Los cristianos tienen un problema similar; a menudo encubrimos nuestros líos y solo creamos otros nuevos. La Biblia nos dice que todas las personas han pecado y metido la pata. Al igual que los chicos de secundaria, estamos cubiertos del olor de nuestros pecados, arrepentimientos y errores. La mayoría de las veces, en lugar de ir a Dios y pedirle perdón y un cambio de corazón, rociamos otras situaciones, excusas y opciones sobre todos nosotros, con la esperanza de poder cubrir el olor del pecado. Este encubrimiento no funciona. Solo crea un nuevo olor y empeora nuestro dolor, arrepentimiento y vergüenza.

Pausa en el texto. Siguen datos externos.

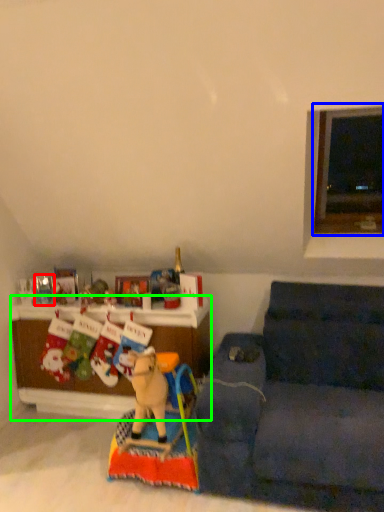 Question: Which object is positioned closest to toy (highlighted by a red box)? Select from window (highlighted by a blue box) and cabinetry (highlighted by a green box).

Choices:
 (A) window
 (B) cabinetry

Answer: (B) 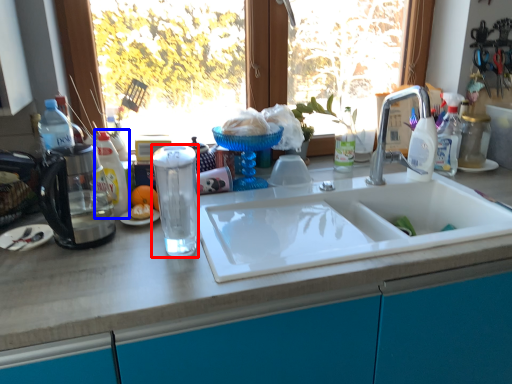 Question: Among these objects, which one is nearest to the camera, beverage (highlighted by a red box) or bottle (highlighted by a blue box)?

Choices:
 (A) beverage
 (B) bottle

Answer: (A) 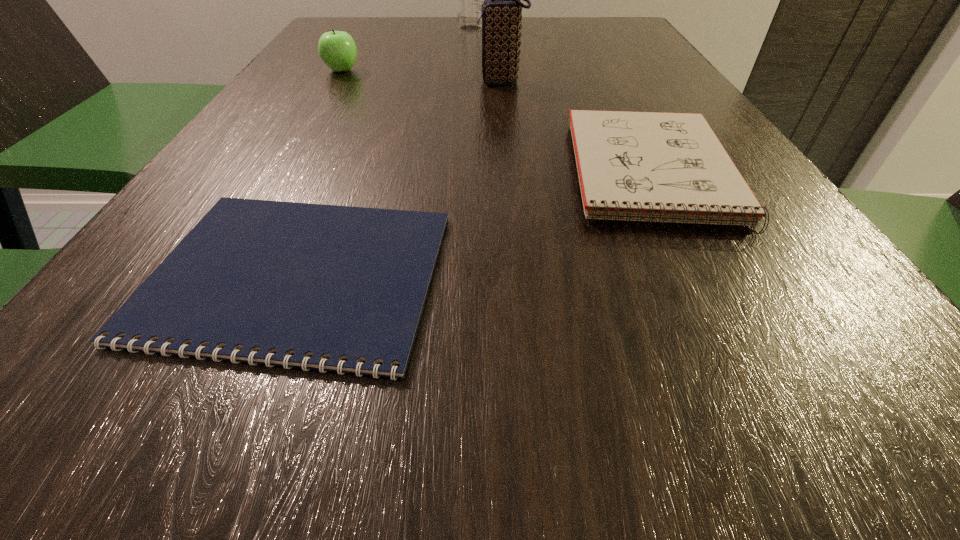 Locate an element on the screen. vodka is located at coordinates (469, 0).

I want to click on the farthest object, so click(469, 0).

I want to click on the fourth shortest object, so click(x=501, y=10).

Where is `the third tallest object`? The image size is (960, 540). the third tallest object is located at coordinates (337, 49).

The width and height of the screenshot is (960, 540). What are the coordinates of `the right notepad` in the screenshot? It's located at (659, 167).

Image resolution: width=960 pixels, height=540 pixels. In order to click on the rightmost object in this screenshot , I will do `click(659, 167)`.

In order to click on the shorter notepad in this screenshot , I will do `click(257, 281)`.

Locate an element on the screen. the left notepad is located at coordinates (257, 281).

Identify the location of blank space located on the front label of the tallest object. This screenshot has width=960, height=540. (553, 29).

This screenshot has width=960, height=540. Find the location of `free space located 0.250m with the zip open on the clutch bag`. free space located 0.250m with the zip open on the clutch bag is located at coordinates pos(356,82). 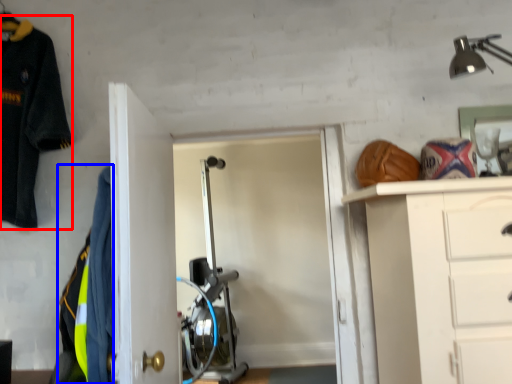 Question: Among these objects, which one is nearest to the camera, uniform (highlighted by a red box) or uniform (highlighted by a blue box)?

Choices:
 (A) uniform
 (B) uniform

Answer: (B) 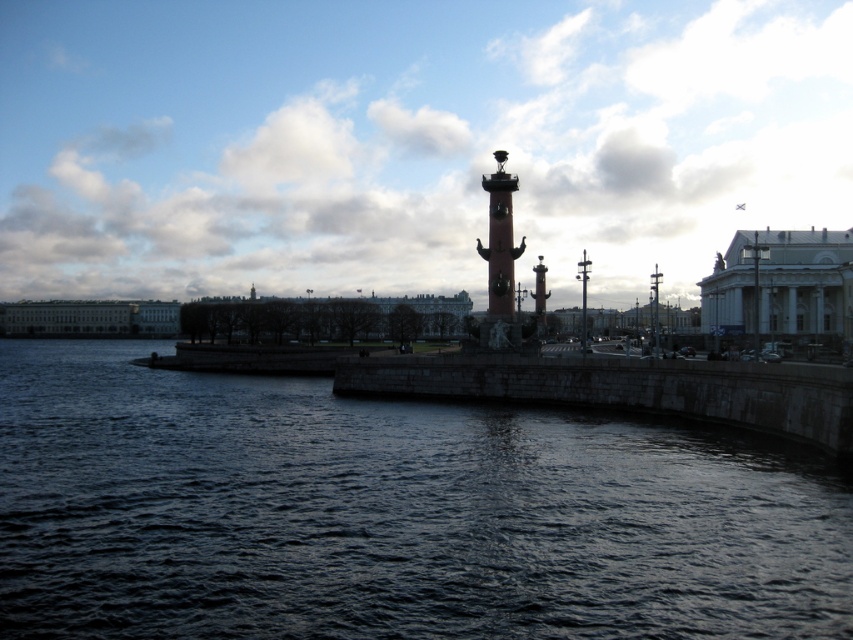 You are standing at the edge of the waterfront and want to locate the dark stone water at center. According to the coordinate system where the bottom left corner is the origin, can you tell me its position?

The dark stone water at center is located at coordinates point (392, 513).

In the scene shown: You are standing at the waterfront and want to determine the relative positions of two points marked in the scene. Which point is closer to you, point (x=425, y=557) or point (x=491, y=192)?

Point (x=425, y=557) is closer to the viewer than point (x=491, y=192). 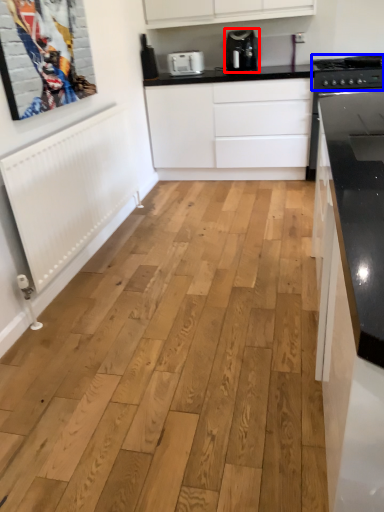 Question: Which object appears farthest to the camera in this image, home appliance (highlighted by a red box) or stove (highlighted by a blue box)?

Choices:
 (A) home appliance
 (B) stove

Answer: (A) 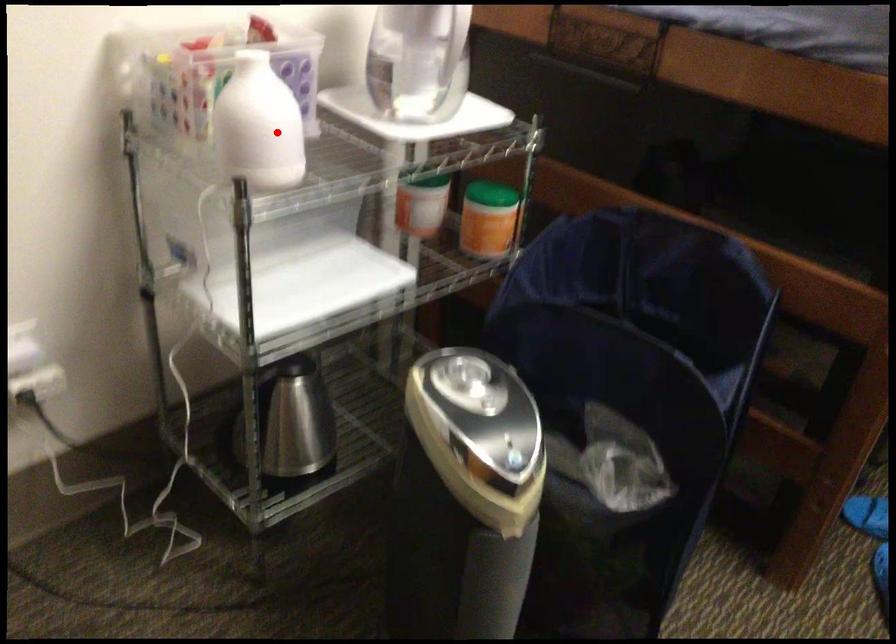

No podemos encubrir nuestros pecados, pero Jesús puede eliminarlos. Cuando Dios envió a Jesús para asumir nuestros pecados en la cruz, Su gracia amorosa hizo un camino para que nuestros pecados fueran perdonados, lavados y cubiertos por completo. A medida que metemos la pata repetidamente, no tenemos nada en nuestro poder que pueda cubrir nuestros pecados; sin embargo, Dios hizo un camino en su poder para lavar a fondo nuestros pecados y crear en nosotros un corazón nuevo y refrescante.
A medida que continuamos la vida, no tratemos de encubrir cuando pecamos, sino que corramos al perdón y la gracia de Dios y seamos lavados.
IR:
¿Alguna vez has intentado encubrir algo y solo ha empeorado?
¿Por qué Dios no quiere que arreglemos nuestros pecados nosotros mismos?
¿Qué es algo que has estado tratando de encubrir pero necesitas dárselo a Dios?
HORAS EXTRAS:
Dios, a menudo trato de encubrir mi pecado. Me siento sucio por las decisiones, palabras, acciones y errores que he cometido. En lugar de tratar de arreglarlos yo mismo y cubrirlos, déjame correr hacia Ti, confiando y regocijándome de que me lavarás. Gracias por perdonarme para siempre. En tu nombre, rezo. Amén.